When Geon was starting out I had a rough idea of what I wanted to do: see what was going on in a certain location. That in itself is a pretty simple idea and the first revisions reflected that, although that was probably due to my lack of coding experience more than anything else. As time went on I got distracted by other things that forced me away from my pet project and upon return I had one of those brainwaves for improving Geon in ways I had not yet considered. This lead to the first version that actually had a login and a whole host of other features, something I was quite proud of. However it lacked focus, was confusing to use and ultimately whilst it satisfied some of the core vision it wasn’t anything more than a few RSS feeds tied together in a silverlight front end with a badly coded login and messaging framework hidden under the deluge of other features.
Something needed to change and thus Lobaco was born.
Increasingly I’m seeing that simplicity is the key to creating an application that users will want to use. On a recent trip to Adelaide my group of friends decided to use Beluga to co-ordinate various aspects of the trip.
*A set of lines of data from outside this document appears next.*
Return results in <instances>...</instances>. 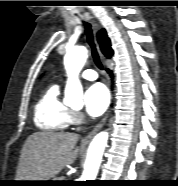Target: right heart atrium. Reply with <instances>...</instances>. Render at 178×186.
<instances>
[{"label":"right heart atrium","mask_w":178,"mask_h":186,"mask_svg":"<svg viewBox=\"0 0 178 186\" xmlns=\"http://www.w3.org/2000/svg\"><path fill=\"white\" fill-rule=\"evenodd\" d=\"M83 121V115L78 111H72L71 114V123L72 124H79Z\"/></svg>","instance_id":"1"}]
</instances>
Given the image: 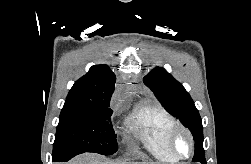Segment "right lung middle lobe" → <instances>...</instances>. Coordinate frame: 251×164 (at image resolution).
I'll use <instances>...</instances> for the list:
<instances>
[{"mask_svg": "<svg viewBox=\"0 0 251 164\" xmlns=\"http://www.w3.org/2000/svg\"><path fill=\"white\" fill-rule=\"evenodd\" d=\"M109 104L66 99L59 117L53 155L64 152L113 154L117 143Z\"/></svg>", "mask_w": 251, "mask_h": 164, "instance_id": "right-lung-middle-lobe-1", "label": "right lung middle lobe"}]
</instances>
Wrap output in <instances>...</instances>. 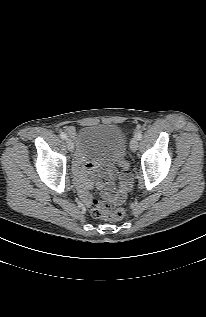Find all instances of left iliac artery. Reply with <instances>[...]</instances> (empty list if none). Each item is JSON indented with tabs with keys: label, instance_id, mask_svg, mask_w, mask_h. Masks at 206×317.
I'll return each instance as SVG.
<instances>
[{
	"label": "left iliac artery",
	"instance_id": "44dca946",
	"mask_svg": "<svg viewBox=\"0 0 206 317\" xmlns=\"http://www.w3.org/2000/svg\"><path fill=\"white\" fill-rule=\"evenodd\" d=\"M136 138H137L138 140H140V139L142 138V132H138V133L136 134Z\"/></svg>",
	"mask_w": 206,
	"mask_h": 317
}]
</instances>
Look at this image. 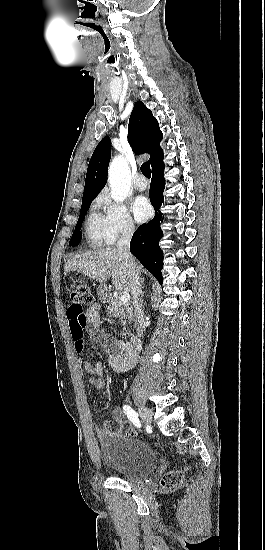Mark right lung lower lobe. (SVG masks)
I'll list each match as a JSON object with an SVG mask.
<instances>
[{"label":"right lung lower lobe","mask_w":265,"mask_h":550,"mask_svg":"<svg viewBox=\"0 0 265 550\" xmlns=\"http://www.w3.org/2000/svg\"><path fill=\"white\" fill-rule=\"evenodd\" d=\"M163 159L152 167V180L150 186V201L155 209L154 218L147 224L141 225L133 234L130 242L131 253L141 264L162 283L163 252L158 242L163 236L160 228L162 214L159 211L163 202L165 187Z\"/></svg>","instance_id":"1"}]
</instances>
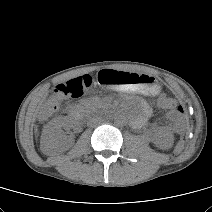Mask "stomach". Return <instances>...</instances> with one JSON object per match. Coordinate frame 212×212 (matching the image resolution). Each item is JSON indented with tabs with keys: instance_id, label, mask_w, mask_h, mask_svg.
<instances>
[{
	"instance_id": "obj_1",
	"label": "stomach",
	"mask_w": 212,
	"mask_h": 212,
	"mask_svg": "<svg viewBox=\"0 0 212 212\" xmlns=\"http://www.w3.org/2000/svg\"><path fill=\"white\" fill-rule=\"evenodd\" d=\"M94 78L98 84L125 92L137 91L154 95L160 91V87L152 77L127 71H116L109 67L98 71Z\"/></svg>"
}]
</instances>
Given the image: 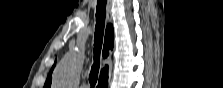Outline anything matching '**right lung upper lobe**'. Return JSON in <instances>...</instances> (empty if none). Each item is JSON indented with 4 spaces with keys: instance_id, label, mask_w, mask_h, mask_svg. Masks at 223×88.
<instances>
[{
    "instance_id": "right-lung-upper-lobe-1",
    "label": "right lung upper lobe",
    "mask_w": 223,
    "mask_h": 88,
    "mask_svg": "<svg viewBox=\"0 0 223 88\" xmlns=\"http://www.w3.org/2000/svg\"><path fill=\"white\" fill-rule=\"evenodd\" d=\"M113 40H114V31L112 25H108L105 33V42H104V48H103V57H106L108 55V49L113 48ZM54 66L51 68L50 73L47 77V80L45 82L44 88H50L51 87V74L53 71ZM108 73V66H106L102 72L100 78L107 77Z\"/></svg>"
}]
</instances>
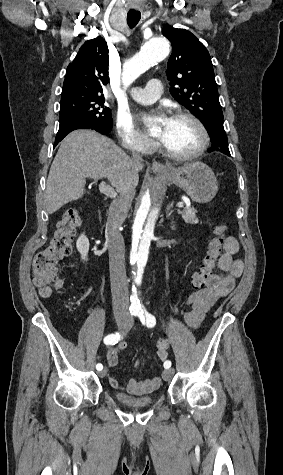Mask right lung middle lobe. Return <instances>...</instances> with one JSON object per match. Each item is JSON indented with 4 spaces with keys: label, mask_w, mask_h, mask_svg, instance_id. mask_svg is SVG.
Segmentation results:
<instances>
[{
    "label": "right lung middle lobe",
    "mask_w": 283,
    "mask_h": 475,
    "mask_svg": "<svg viewBox=\"0 0 283 475\" xmlns=\"http://www.w3.org/2000/svg\"><path fill=\"white\" fill-rule=\"evenodd\" d=\"M104 96L99 94H65L61 96L60 122L79 118L95 125L112 128L111 110L104 106Z\"/></svg>",
    "instance_id": "right-lung-middle-lobe-1"
}]
</instances>
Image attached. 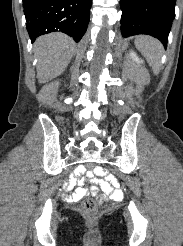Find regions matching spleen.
<instances>
[{
  "label": "spleen",
  "mask_w": 183,
  "mask_h": 246,
  "mask_svg": "<svg viewBox=\"0 0 183 246\" xmlns=\"http://www.w3.org/2000/svg\"><path fill=\"white\" fill-rule=\"evenodd\" d=\"M135 46L146 57L148 63L152 66L153 72L158 74L164 51L160 41L149 36H139L135 40Z\"/></svg>",
  "instance_id": "3e777b00"
}]
</instances>
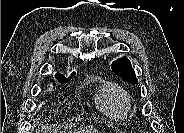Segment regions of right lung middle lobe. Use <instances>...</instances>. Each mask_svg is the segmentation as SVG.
Here are the masks:
<instances>
[{
	"instance_id": "1",
	"label": "right lung middle lobe",
	"mask_w": 184,
	"mask_h": 133,
	"mask_svg": "<svg viewBox=\"0 0 184 133\" xmlns=\"http://www.w3.org/2000/svg\"><path fill=\"white\" fill-rule=\"evenodd\" d=\"M69 80H67V81H64V82H60V83H66V82H68Z\"/></svg>"
}]
</instances>
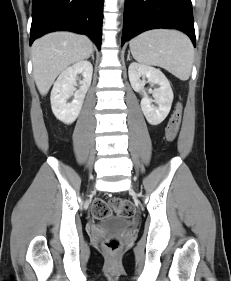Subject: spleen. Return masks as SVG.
Returning a JSON list of instances; mask_svg holds the SVG:
<instances>
[{"instance_id": "1", "label": "spleen", "mask_w": 231, "mask_h": 281, "mask_svg": "<svg viewBox=\"0 0 231 281\" xmlns=\"http://www.w3.org/2000/svg\"><path fill=\"white\" fill-rule=\"evenodd\" d=\"M130 50L142 64L161 67L178 79L188 80L192 71L194 48L180 31L155 29L133 38Z\"/></svg>"}]
</instances>
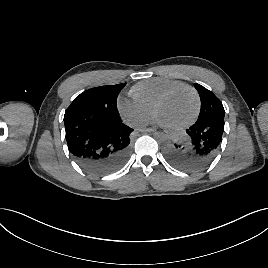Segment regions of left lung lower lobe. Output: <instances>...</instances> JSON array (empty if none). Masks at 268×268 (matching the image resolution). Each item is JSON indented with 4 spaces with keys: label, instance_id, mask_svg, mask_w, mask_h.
I'll return each instance as SVG.
<instances>
[{
    "label": "left lung lower lobe",
    "instance_id": "1",
    "mask_svg": "<svg viewBox=\"0 0 268 268\" xmlns=\"http://www.w3.org/2000/svg\"><path fill=\"white\" fill-rule=\"evenodd\" d=\"M224 132V118L199 121L186 130L185 135L165 149L168 160L185 171H199L207 167L218 154Z\"/></svg>",
    "mask_w": 268,
    "mask_h": 268
}]
</instances>
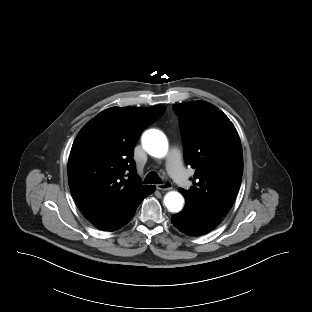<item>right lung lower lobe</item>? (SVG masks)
<instances>
[{
	"mask_svg": "<svg viewBox=\"0 0 312 312\" xmlns=\"http://www.w3.org/2000/svg\"><path fill=\"white\" fill-rule=\"evenodd\" d=\"M153 191H154V186H148V187L144 190V192H143V194H142V196H141V199H140L139 202L135 205V207L132 209V211L129 213V215H128L118 226H116L115 228H113V229L110 230V231H115V230L121 228L122 226L126 225V224L132 219V217H133V215H134V213H135L137 207H138L139 204L141 203V201H142L147 195L151 194Z\"/></svg>",
	"mask_w": 312,
	"mask_h": 312,
	"instance_id": "98d812e1",
	"label": "right lung lower lobe"
}]
</instances>
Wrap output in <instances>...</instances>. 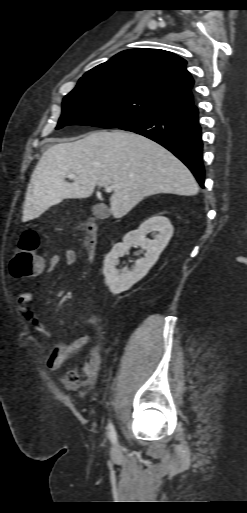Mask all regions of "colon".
Here are the masks:
<instances>
[{
	"label": "colon",
	"mask_w": 247,
	"mask_h": 513,
	"mask_svg": "<svg viewBox=\"0 0 247 513\" xmlns=\"http://www.w3.org/2000/svg\"><path fill=\"white\" fill-rule=\"evenodd\" d=\"M38 247L39 239L35 231L27 230L21 235L15 256L10 263V272L14 278L29 277L41 269Z\"/></svg>",
	"instance_id": "obj_1"
}]
</instances>
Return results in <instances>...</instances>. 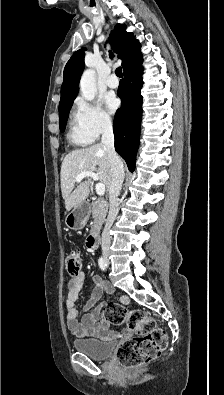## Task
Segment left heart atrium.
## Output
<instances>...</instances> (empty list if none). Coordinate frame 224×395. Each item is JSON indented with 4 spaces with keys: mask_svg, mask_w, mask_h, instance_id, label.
Wrapping results in <instances>:
<instances>
[{
    "mask_svg": "<svg viewBox=\"0 0 224 395\" xmlns=\"http://www.w3.org/2000/svg\"><path fill=\"white\" fill-rule=\"evenodd\" d=\"M105 106L109 113H114L119 107V101L113 95H108L105 98Z\"/></svg>",
    "mask_w": 224,
    "mask_h": 395,
    "instance_id": "39dd6f15",
    "label": "left heart atrium"
}]
</instances>
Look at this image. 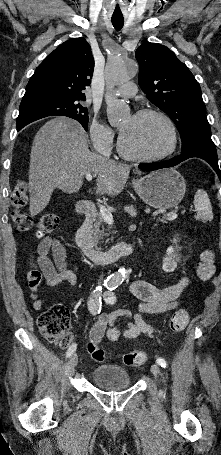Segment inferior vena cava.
I'll use <instances>...</instances> for the list:
<instances>
[{"instance_id":"602c4592","label":"inferior vena cava","mask_w":221,"mask_h":455,"mask_svg":"<svg viewBox=\"0 0 221 455\" xmlns=\"http://www.w3.org/2000/svg\"><path fill=\"white\" fill-rule=\"evenodd\" d=\"M102 279H103V274L100 276V280H99V283H100V281H101Z\"/></svg>"}]
</instances>
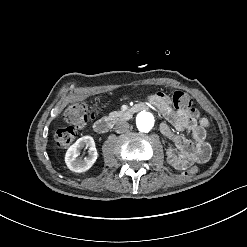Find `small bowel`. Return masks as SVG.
Wrapping results in <instances>:
<instances>
[{
  "label": "small bowel",
  "mask_w": 247,
  "mask_h": 247,
  "mask_svg": "<svg viewBox=\"0 0 247 247\" xmlns=\"http://www.w3.org/2000/svg\"><path fill=\"white\" fill-rule=\"evenodd\" d=\"M149 101L166 115L178 132L190 133L191 139H188L176 135L168 123L161 124V133L172 143L166 151L168 163L177 170H185L191 163L206 162L211 153L210 145L205 140L209 121L201 117L195 109L173 107L169 98L163 93L152 94ZM187 148H190L191 152L186 153Z\"/></svg>",
  "instance_id": "small-bowel-1"
}]
</instances>
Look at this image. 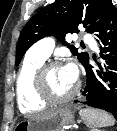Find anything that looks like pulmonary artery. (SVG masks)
I'll return each mask as SVG.
<instances>
[{"instance_id":"pulmonary-artery-1","label":"pulmonary artery","mask_w":117,"mask_h":131,"mask_svg":"<svg viewBox=\"0 0 117 131\" xmlns=\"http://www.w3.org/2000/svg\"><path fill=\"white\" fill-rule=\"evenodd\" d=\"M83 40L90 44L93 49H97L96 43L91 35L84 34ZM54 47V42L51 38H45L43 40H40L36 44H34L28 51L27 57L28 58H35V59H41L46 60Z\"/></svg>"}]
</instances>
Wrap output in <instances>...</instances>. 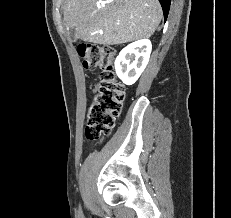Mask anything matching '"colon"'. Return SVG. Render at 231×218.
Segmentation results:
<instances>
[{"label": "colon", "instance_id": "1", "mask_svg": "<svg viewBox=\"0 0 231 218\" xmlns=\"http://www.w3.org/2000/svg\"><path fill=\"white\" fill-rule=\"evenodd\" d=\"M78 54L87 70L100 69V81L94 87L86 115L85 134L91 141L111 132L120 115L125 98V86L114 71L115 49L111 46L81 44Z\"/></svg>", "mask_w": 231, "mask_h": 218}]
</instances>
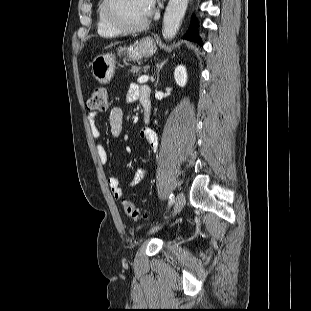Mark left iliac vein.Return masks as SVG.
Wrapping results in <instances>:
<instances>
[{"mask_svg":"<svg viewBox=\"0 0 311 311\" xmlns=\"http://www.w3.org/2000/svg\"><path fill=\"white\" fill-rule=\"evenodd\" d=\"M185 205V195L183 192H179L177 194V197H176V200H175V205H174V209H173V212H172V217L177 215L181 210L182 208L184 207ZM160 228V226H155L153 227L151 230H150V233H153L155 231H157L158 229Z\"/></svg>","mask_w":311,"mask_h":311,"instance_id":"left-iliac-vein-1","label":"left iliac vein"}]
</instances>
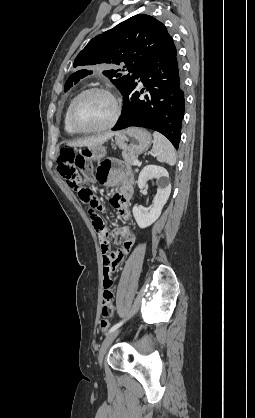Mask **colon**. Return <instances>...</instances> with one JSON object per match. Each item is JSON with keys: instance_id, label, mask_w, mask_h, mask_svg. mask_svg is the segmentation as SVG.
<instances>
[{"instance_id": "1", "label": "colon", "mask_w": 255, "mask_h": 418, "mask_svg": "<svg viewBox=\"0 0 255 418\" xmlns=\"http://www.w3.org/2000/svg\"><path fill=\"white\" fill-rule=\"evenodd\" d=\"M59 174L68 182L69 186L78 192L81 201L88 205L89 213L96 230L105 227L96 210L99 207L98 197L82 184L83 180H90L94 176V168L84 158L76 156L70 148H62L57 160ZM97 176V174H96ZM109 327L108 320L100 321V329L106 331Z\"/></svg>"}]
</instances>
Beluga really only does one thing, group messaging, but it does it so well and in such a simple way that we constantly found ourselves coming back to it. Sure many of the functions are already covered off by say SMS or an online forum but having a consistent view for all group members that just plain worked made organizing our band of bros that much easier. It’s this kind of simplicity that keeps me coming back to Instagr.am as well, even though there’s similar levels of functionality included in the Twitter client (apart from the filters).
Keeping an idea simple all sounds like it would be easy enough but the fact that so many fail to do so show how hard it is to refine a project down to its fundamental base in order to develop a minimum viable product. Indeed this is why I find time away from developing my projects to be nearly as valuable as the time I spend with them as often it will get me out of the problem space I’ve been operating in and allow me to refine the core idea. I’ve also found myself wanting simple products in lieu of those that do much more just because the simple ones tend to do it better. This has started to lead me down the interesting path of finding things I think I can do better by removing the cruft from a competing product and I have one to test out once I get the first iteration of the Lobaco client out of the way.
I guess that will be the true test to see if simplicity and focus are things customers desire, and not just geeks like me.